Required action:
Please copy the records below word for word, leaving out the pictures.

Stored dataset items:
*****

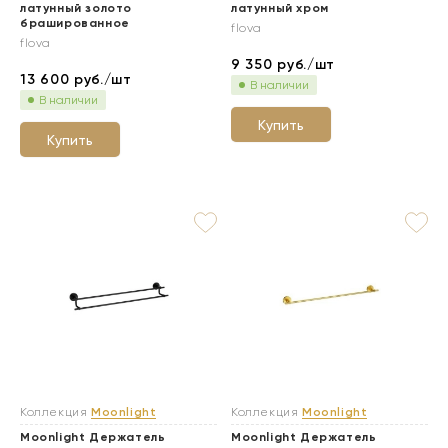
латунный золото
латунный хром
брашированное
flova
flova
9 350
руб./шт
13 600
руб./шт
В наличии
В наличии
Купить
Купить
Коллекция
Moonlight
Коллекция
Moonlight
Moonlight Держатель
Moonlight Держатель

*****

Result of the task:
латунный золото
латунный хром
брашированное
flova
flova
9 350
руб./шт
13 600
руб./шт
В наличии
В наличии
Купить
Купить
Коллекция
Moonlight
Коллекция
Moonlight
Moonlight Держатель
Moonlight Держатель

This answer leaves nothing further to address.